The Greens’ first breakthrough in Melbourne came in 2001, when displeasure at Labor’s acquiescence in the Howard government’s asylum seeker policies helped fuel an increase in the primary vote from 6.2% to 15.8%. The party was further boosted by the collapse in support for the Australian Democrats, which aided a further increase to 19.0% in 2004. Adam Bandt first contested the seat in 2007, and broke new ground by recording 22.8% of the primary vote and overtaking the Liberal candidate during the preference count, ultimately falling 4.7% short of unseating Lindsay Tanner after preferences. Bandt’s big opportunity came in 2010, when Tanner dropped a bombshell just hours after the coup against Kevin Rudd by announcing he would not contest the next election, a decision he insisted was unrelated to events earlier in the day.
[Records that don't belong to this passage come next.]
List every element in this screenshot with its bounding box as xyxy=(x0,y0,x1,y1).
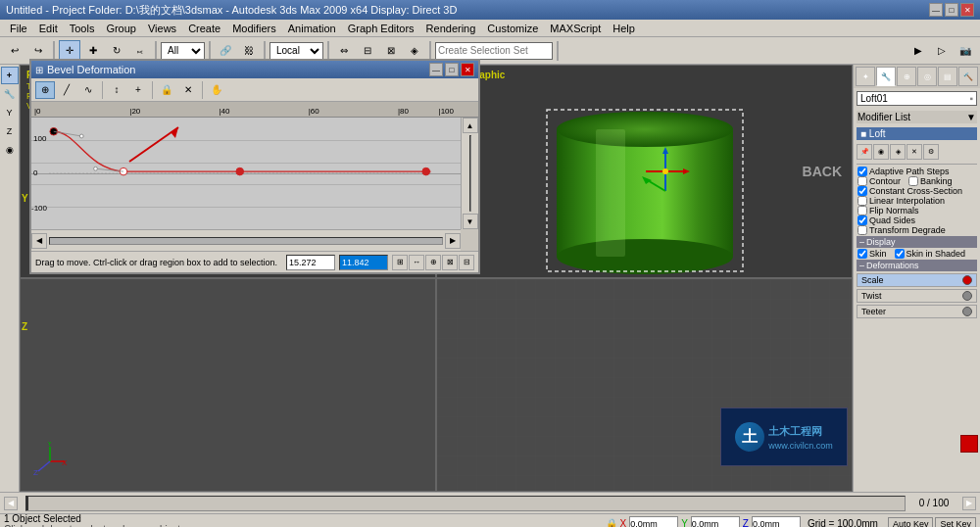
scroll-right-btn[interactable]: ▶ xyxy=(445,233,461,249)
create-tab[interactable]: ✦ xyxy=(856,67,875,86)
bevel-value1-input[interactable] xyxy=(286,255,335,270)
close-button[interactable]: ✕ xyxy=(960,3,974,17)
menu-group[interactable]: Group xyxy=(100,20,142,36)
x-coord-input[interactable] xyxy=(629,516,678,528)
viewport-bottom-left[interactable]: X Y Z xyxy=(20,278,436,492)
display-tab-rp[interactable]: ▤ xyxy=(938,67,957,86)
teeter-deformation-btn[interactable]: Teeter xyxy=(857,305,977,318)
modify-tab[interactable]: 🔧 xyxy=(876,67,896,86)
object-name-color-swatch[interactable]: ▪ xyxy=(969,93,973,104)
bevel-corner-tool[interactable]: ╱ xyxy=(57,81,76,99)
viewport-orthographic[interactable]: Orthographic BACK xyxy=(436,65,853,278)
menu-modifiers[interactable]: Modifiers xyxy=(226,20,282,36)
bevel-value2-input[interactable] xyxy=(339,255,388,270)
timeline-track[interactable] xyxy=(25,496,906,511)
display-tab[interactable]: ◉ xyxy=(1,141,19,159)
constant-cross-section-check[interactable] xyxy=(858,186,867,196)
bevel-move-tool[interactable]: ⊕ xyxy=(35,81,55,99)
motion-tab-rp[interactable]: ◎ xyxy=(917,67,937,86)
scroll-down-btn[interactable]: ▼ xyxy=(463,214,478,229)
named-selection-set-input[interactable] xyxy=(435,42,553,60)
axis-gizmo-bl: X Y Z xyxy=(30,442,70,481)
bevel-fit-icon[interactable]: ⊟ xyxy=(459,255,474,270)
bevel-bezier-tool[interactable]: ∿ xyxy=(78,81,98,99)
bevel-minimize-btn[interactable]: — xyxy=(429,63,443,76)
menu-animation[interactable]: Animation xyxy=(282,20,342,36)
z-coord-input[interactable] xyxy=(752,516,801,528)
menu-tools[interactable]: Tools xyxy=(64,20,101,36)
bevel-snap-icon[interactable]: ⊞ xyxy=(392,255,408,270)
bevel-graph-area[interactable]: |0 |20 |40 |60 |80 |100 100 0 -100 xyxy=(31,102,478,251)
menu-create[interactable]: Create xyxy=(182,20,226,36)
graph-scrollbar-bottom[interactable]: ◀ ▶ xyxy=(31,229,461,251)
twist-deformation-btn[interactable]: Twist xyxy=(857,289,977,303)
motion-tab[interactable]: Z xyxy=(1,122,19,140)
timeline-prev-btn[interactable]: ◀ xyxy=(4,497,18,510)
quad-sides-check[interactable] xyxy=(858,216,867,225)
bevel-insert-point[interactable]: + xyxy=(128,81,148,99)
modifier-list-dropdown[interactable]: Modifier List ▼ xyxy=(857,111,977,123)
camera-button[interactable]: 📷 xyxy=(955,40,976,62)
menu-views[interactable]: Views xyxy=(142,20,182,36)
bevel-lock-tool[interactable]: 🔒 xyxy=(157,81,176,99)
render-scene-button[interactable]: ▶ xyxy=(907,40,929,62)
object-name-field[interactable]: Loft01 ▪ xyxy=(857,91,977,106)
reference-coord-dropdown[interactable]: Local xyxy=(270,42,323,60)
hierarchy-tab-rp[interactable]: ⊕ xyxy=(897,67,916,86)
bevel-scale-tool[interactable]: ↕ xyxy=(107,81,126,99)
scroll-up-btn[interactable]: ▲ xyxy=(463,118,478,133)
menu-maxscript[interactable]: MAXScript xyxy=(544,20,607,36)
adaptive-path-steps-check[interactable] xyxy=(858,167,867,176)
all-dropdown[interactable]: All xyxy=(161,42,205,60)
flip-normals-check[interactable] xyxy=(858,206,867,216)
y-label: Y xyxy=(681,518,688,527)
app-title: Untitled - Project Folder: D:\我的文档\3dsma… xyxy=(6,3,929,18)
transform-degrade-check[interactable] xyxy=(858,225,867,235)
modifier-list-text: Modifier List xyxy=(858,112,910,122)
bevel-pan-tool[interactable]: ✋ xyxy=(207,81,226,99)
skin-check[interactable] xyxy=(858,249,867,259)
bevel-maximize-btn[interactable]: □ xyxy=(445,63,459,76)
banking-check[interactable] xyxy=(908,176,918,186)
bevel-dialog-titlebar[interactable]: ⊞ Bevel Deformation — □ ✕ xyxy=(31,61,478,78)
maximize-button[interactable]: □ xyxy=(945,3,958,17)
modifier-loft[interactable]: ■ Loft xyxy=(857,127,977,140)
contour-check[interactable] xyxy=(858,176,867,186)
red-indicator-square[interactable] xyxy=(960,435,978,453)
bevel-zoom-all-icon[interactable]: ⊠ xyxy=(442,255,458,270)
display-section-title[interactable]: – Display xyxy=(857,236,977,248)
remove-modifier-btn[interactable]: ✕ xyxy=(906,144,922,160)
quick-render-button[interactable]: ▷ xyxy=(931,40,953,62)
auto-key-button[interactable]: Auto Key xyxy=(888,517,934,528)
scroll-left-btn[interactable]: ◀ xyxy=(31,233,47,249)
pin-stack-btn[interactable]: 📌 xyxy=(857,144,872,160)
timeline: ◀ 0 / 100 ▶ xyxy=(0,492,980,513)
show-end-result-btn[interactable]: ◉ xyxy=(873,144,889,160)
scale-deformation-btn[interactable]: Scale xyxy=(857,273,977,287)
menu-file[interactable]: File xyxy=(4,20,33,36)
timeline-next-btn[interactable]: ▶ xyxy=(962,497,976,510)
set-key-button[interactable]: Set Key xyxy=(935,517,976,528)
skin-in-shaded-check[interactable] xyxy=(895,249,905,259)
modify-panel-tab[interactable]: 🔧 xyxy=(1,85,19,103)
y-coord-input[interactable] xyxy=(691,516,740,528)
undo-button[interactable]: ↩ xyxy=(4,40,25,62)
menu-customize[interactable]: Customize xyxy=(481,20,544,36)
graph-scrollbar-right[interactable]: ▲ ▼ xyxy=(461,118,478,229)
linear-interpolation-check[interactable] xyxy=(858,196,867,206)
menu-graph-editors[interactable]: Graph Editors xyxy=(342,20,420,36)
hierarchy-tab[interactable]: Y xyxy=(1,104,19,121)
minimize-button[interactable]: — xyxy=(929,3,943,17)
create-panel-tab[interactable]: + xyxy=(1,67,19,84)
make-unique-btn[interactable]: ◈ xyxy=(890,144,906,160)
bevel-move-icon[interactable]: ↔ xyxy=(409,255,424,270)
menu-help[interactable]: Help xyxy=(607,20,641,36)
bevel-close-btn[interactable]: ✕ xyxy=(461,63,474,76)
configure-btn[interactable]: ⚙ xyxy=(923,144,939,160)
menu-edit[interactable]: Edit xyxy=(33,20,64,36)
bevel-delete-tool[interactable]: ✕ xyxy=(178,81,198,99)
bevel-zoom-icon[interactable]: ⊕ xyxy=(425,255,441,270)
deformations-section-title[interactable]: – Deformations xyxy=(857,260,977,271)
utilities-tab[interactable]: 🔨 xyxy=(958,67,978,86)
menu-rendering[interactable]: Rendering xyxy=(420,20,482,36)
The Labor vote subsequently fell 11.4% while the Greens were up 13.4%, panning out to a comfortable 6.0% margin for Bandt at the final count.

Prior to his entering parliament, Adam Bandt was an industrial and public interest lawyer whose career had brought him to a partnership at Slater and Gordon. He achieved an instant national profile upon his election as a member of the cross-bench in a hung parliament, which the events of Labor’s second term only served to enhance. Nonetheless, Bandt’s re-election prospects looked to be under a cloud following the Victorian state election in November 2010, at which the Liberals made a politically productive decision to direct preferences to Labor ahead of the Greens. Few were surprised when the Liberals announced they would repeat the tactic during the 2013 federal campaign, which caused the flow of Liberal preferences to the Greens ahead of Labor to fall from 80.0% in 2010 to just 33.7%. However, this was negated by a further 11.5% slump in Labor’s primary vote, and the swing against Bandt after preferences amounted to only 0.6%.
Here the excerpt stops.